As for other cities and districts in Kirkuk, the Turkmen Front has several members and representatives in municipal councils and government offices.
For example, the Front has two seats in the municipal council of Altun Capri, a city with a predominantly Turkmen population that is part of the Kirkuk governorate. The Turkmen Front accuses the two Kurdish parties of seeking to establish a closed Kurdish zone the end justifies the means by confiscating the dignity of other ethnic groups in the region, usurping the lands of Turkmen, Arabs, Chaldo-Assyrians, Yezidis, Shabak, and others, by intimidating them and stirring discord and unrest.
The Front speaks on behalf of these people about their stolen rights and their occupied zones inside the Kurdish territories; however, most of the Yezidis in Kurdistan consider themselves Kurds and hold strong ties with the Kurdish authorities in the region.

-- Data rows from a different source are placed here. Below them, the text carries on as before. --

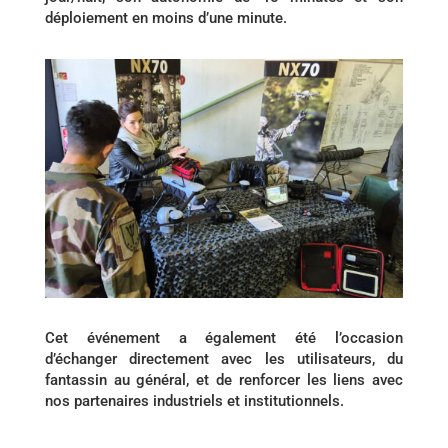
déploiement en moins d’une minute.
Cet événement a également été l’occasion
d’échanger directement avec les utilisateurs, du
fantassin au général, et de renforcer les liens avec
nos partenaires industriels et institutionnels.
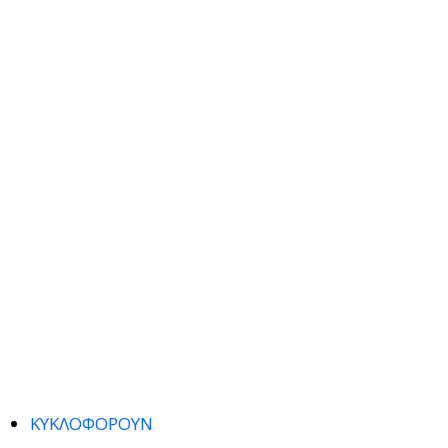
ΚΥΚΛΟΦΟΡΟΥΝ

Moreover, Chaldo-Assyrians have their own parties that are able to speak on their behalf; this is why they consider this kind of behavior a political attempt to create nationalist tendencies opposed to the nationalist Kurdish discourse in Iraq and the Kurdistan region.
While refusing the annexation of Kirkuk to Kurdistan and calling for making Kirkuk an independent region, the Turkmen Front and several parties that were under its umbrella had several plans, nationalist projects, and projects for Kirkuk, most of which seek to compete with the Kurds and hinder the implementation of article and constitute alternative projects for Kirkuk in case the Kurds claim it.
Therefore, it seems that the Turkmen Front and some of its allies are adopting some sort of a pragmatic policy in order to win over the Arab majority, even though this might create dualism in its political discourse.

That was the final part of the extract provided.